Stored items from a collection
****************
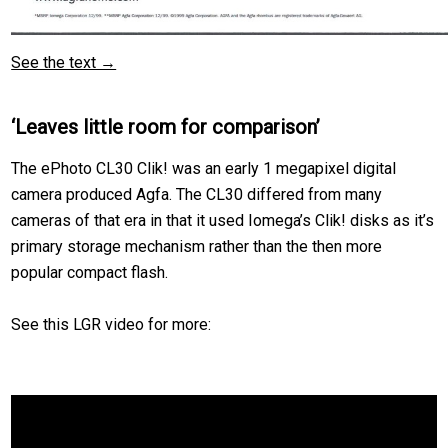
See the text →
‘Leaves little room for comparison’
The ePhoto CL30 Clik! was an early 1 megapixel digital
camera produced Agfa. The CL30 differed from many
cameras of that era in that it used Iomega’s Clik! disks as it’s
primary storage mechanism rather than the then more
popular compact flash.
See this LGR video for more:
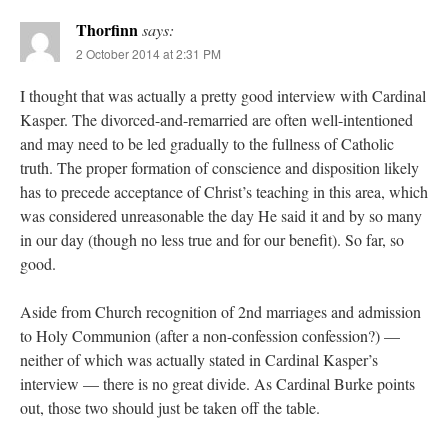
Thorfinn
says:
2 October 2014 at 2:31 PM
I thought that was actually a pretty good interview with Cardinal
Kasper. The divorced-and-remarried are often well-intentioned
and may need to be led gradually to the fullness of Catholic
truth. The proper formation of conscience and disposition likely
has to precede acceptance of Christ’s teaching in this area, which
was considered unreasonable the day He said it and by so many
in our day (though no less true and for our benefit). So far, so
good.
Aside from Church recognition of 2nd marriages and admission
to Holy Communion (after a non-confession confession?) —
neither of which was actually stated in Cardinal Kasper’s
interview — there is no great divide. As Cardinal Burke points
out, those two should just be taken off the table.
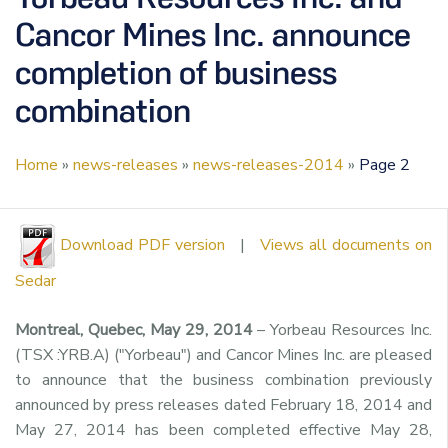
Cancor Mines Inc. announce
completion of business
combination
Home
»
news-releases
»
news-releases-2014
»
Page 2
Download PDF version
|
Views all documents on
Sedar
Montreal, Quebec, May 29, 2014
– Yorbeau Resources Inc.
(TSX :YRB.A) ("Yorbeau") and Cancor Mines Inc. are pleased
to announce that the business combination previously
announced by press releases dated February 18, 2014 and
May 27, 2014 has been completed effective May 28,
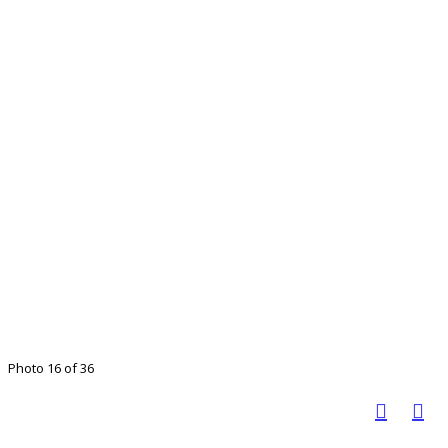
Photo 16 of 36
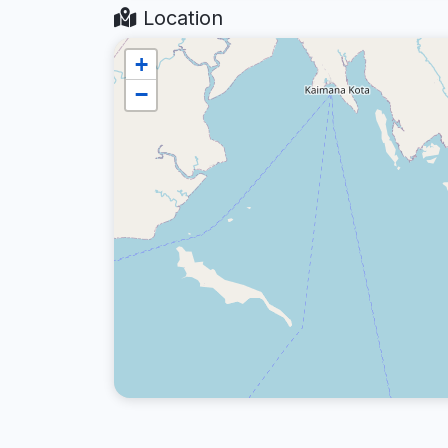
Location
+
−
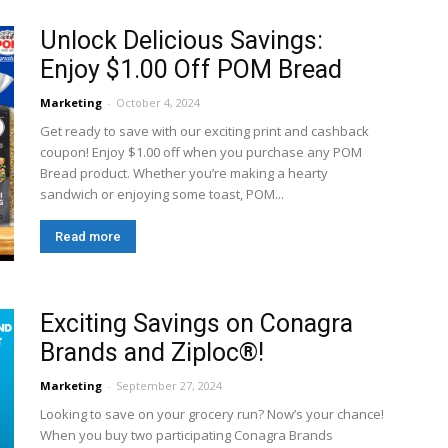
Unlock Delicious Savings:
Enjoy $1.00 Off POM Bread
Marketing
-
October 4, 2024
Get ready to save with our exciting print and cashback
coupon! Enjoy $1.00 off when you purchase any POM
Bread product. Whether you’re making a hearty
sandwich or enjoying some toast, POM...
Read more
Exciting Savings on Conagra
Brands and Ziploc®!
Marketing
-
September 27, 2024
Looking to save on your grocery run? Now’s your chance!
When you buy two participating Conagra Brands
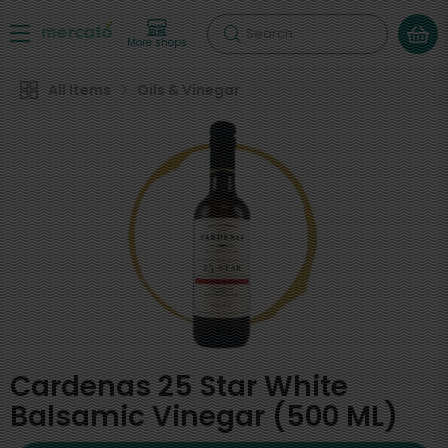
Search
More shops
All Items
Oils & Vinegar
Cardenas 25 Star White
Balsamic Vinegar (500 ML)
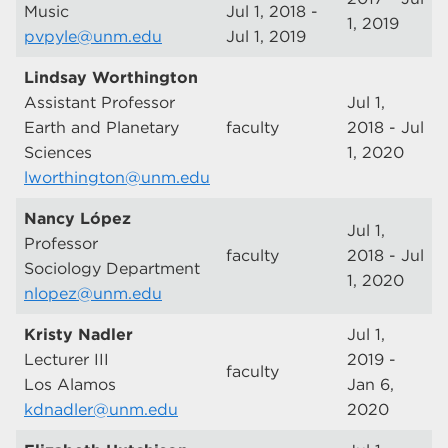
Music
Jul 1, 2018 -
1, 2019
pvpyle@unm.edu
Jul 1, 2019
Lindsay Worthington
Assistant Professor
Jul 1,
Earth and Planetary
faculty
2018 - Jul
Sciences
1, 2020
lworthington@unm.edu
Nancy López
Jul 1,
Professor
faculty
2018 - Jul
Sociology Department
1, 2020
nlopez@unm.edu
Kristy Nadler
Jul 1,
Lecturer III
2019 -
faculty
Los Alamos
Jan 6,
kdnadler@unm.edu
2020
****************
Give the entries again without a single change, but with no pictures.

Response for this exercise:
See the text →
‘Leaves little room for comparison’
The ePhoto CL30 Clik! was an early 1 megapixel digital
camera produced Agfa. The CL30 differed from many
cameras of that era in that it used Iomega’s Clik! disks as it’s
primary storage mechanism rather than the then more
popular compact flash.
See this LGR video for more:
Thorfinn
says:
2 October 2014 at 2:31 PM
I thought that was actually a pretty good interview with Cardinal
Kasper. The divorced-and-remarried are often well-intentioned
and may need to be led gradually to the fullness of Catholic
truth. The proper formation of conscience and disposition likely
has to precede acceptance of Christ’s teaching in this area, which
was considered unreasonable the day He said it and by so many
in our day (though no less true and for our benefit). So far, so
good.
Aside from Church recognition of 2nd marriages and admission
to Holy Communion (after a non-confession confession?) —
neither of which was actually stated in Cardinal Kasper’s
interview — there is no great divide. As Cardinal Burke points
out, those two should just be taken off the table.
Cancor Mines Inc. announce
completion of business
combination
Home
»
news-releases
»
news-releases-2014
»
Page 2
Download PDF version
|
Views all documents on
Sedar
Montreal, Quebec, May 29, 2014
– Yorbeau Resources Inc.
(TSX :YRB.A) ("Yorbeau") and Cancor Mines Inc. are pleased
to announce that the business combination previously
announced by press releases dated February 18, 2014 and
May 27, 2014 has been completed effective May 28,
Photo 16 of 36
Location
+
−
Unlock Delicious Savings:
Enjoy $1.00 Off POM Bread
Marketing
-
October 4, 2024
Get ready to save with our exciting print and cashback
coupon! Enjoy $1.00 off when you purchase any POM
Bread product. Whether you’re making a hearty
sandwich or enjoying some toast, POM...
Read more
Exciting Savings on Conagra
Brands and Ziploc®!
Marketing
-
September 27, 2024
Looking to save on your grocery run? Now’s your chance!
When you buy two participating Conagra Brands
Search
More shops
All Items
Oils & Vinegar
Cardenas 25 Star White
Balsamic Vinegar (500 ML)
Music
Jul 1, 2018 -
1, 2019
pvpyle@unm.edu
Jul 1, 2019
Lindsay Worthington
Assistant Professor
Jul 1,
Earth and Planetary
faculty
2018 - Jul
Sciences
1, 2020
lworthington@unm.edu
Nancy López
Jul 1,
Professor
faculty
2018 - Jul
Sociology Department
1, 2020
nlopez@unm.edu
Kristy Nadler
Jul 1,
Lecturer III
2019 -
faculty
Los Alamos
Jan 6,
kdnadler@unm.edu
2020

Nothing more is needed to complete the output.